今僕が向かっている場所は、ブリスベンから南西に11km離れたフィグ・ツリー・ポケットという郊外の町にある、ローンパイン・コアラ・サンクチュアリという動物園で、ここは1927年開園の世界最大最古のコアラ園だ。120頭を越す園内のコアラの数は、オーストラリア中のコアラの数より多いとさえいわれおり、まさにその名の通りコアラの聖地と呼べる場所。
動物園など子供の頃遠足で行って以来だが、オーストラリアといえばコアラとカンガルーでしょうと、単純な発想で行く先を決めたのだ。
ローンパインに着くと、また小雨が振り出してきた。

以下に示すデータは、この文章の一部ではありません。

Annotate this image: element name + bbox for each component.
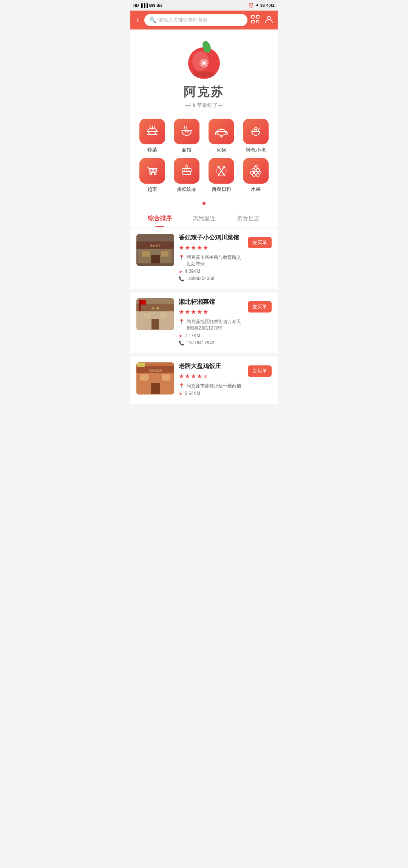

南半球にあるオーストラリアでは今は秋にあたり、この時期は雨が多い。
小雨が降り続く中しばらくコアラを見ながら歩いていると、そのうちの一角でコアラを抱いて記念撮影しませんかと、園内で働くキャンペーンガールらしき女性に声をかけられる。
コアラじゃなくてあなたを抱いてみたいです!ナドトいうと、ゲンコツ・グーで顔面パンチされそうだったのでさりげなく、コ、コアラを抱いてみたいのですが料金は、いかほどかかるのでしょう?と、裏返った声で聞いてみる。すると写真撮影とセットで11オーストラリアドル、約700円という。少し高い。
写真など別に欲しくはなかったのだが、必ずセットになっていてその値段だとのこと。まあそんなものかなと抱かせてもらうことにする。なんでもコアラを抱ける動物園は、オーストラリアでもここローンパインと他に数箇所程しかないらしく、せっかくだから一度抱いてみたいという気持ちもあったからだ。

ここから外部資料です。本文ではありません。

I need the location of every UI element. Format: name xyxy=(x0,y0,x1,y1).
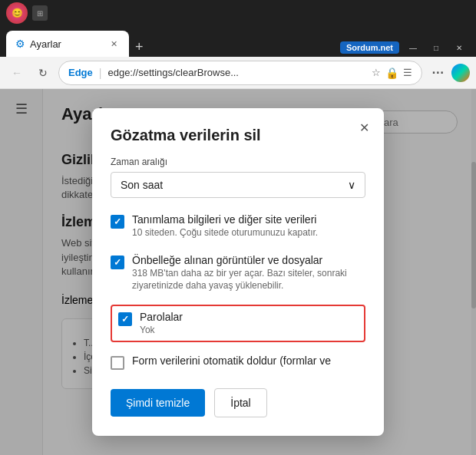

雨降りということもありお客はそれほど多くなかったが、やはり皆コアラを抱きたいと思うようで、10分程順番待ちすることに。他の人がどのようにコアラを抱いているのか気になり、その様子を見ていたのだがやはりコアラはおとなしい動物なのか、されるがままじっとして抱かれている。
しばらくすると僕の番になり、係員のお兄さんに抱き方をレクチャーされる。そうしていざコアラを抱くと教わった通りに抱いているにも関わらず、さっきまでおとなしかったコアラが、なんだが急に不機嫌になり嫌がりだした。オマケに爪までたてられてチョット痛い。
それを察したのか係員はさっさと写真の撮影を済ませ、はいオシマイとコアラを取り上げられる。僕の前の若いお姉さんはかなり長い間抱いており、しかもコアラはうっとりしたような表情すらしていたのに、これは一体どういうことなのだろうか。そうだきっとあのコアラはオスだったに違いないと、自分に都合のいいように状況を整理して自己完結する。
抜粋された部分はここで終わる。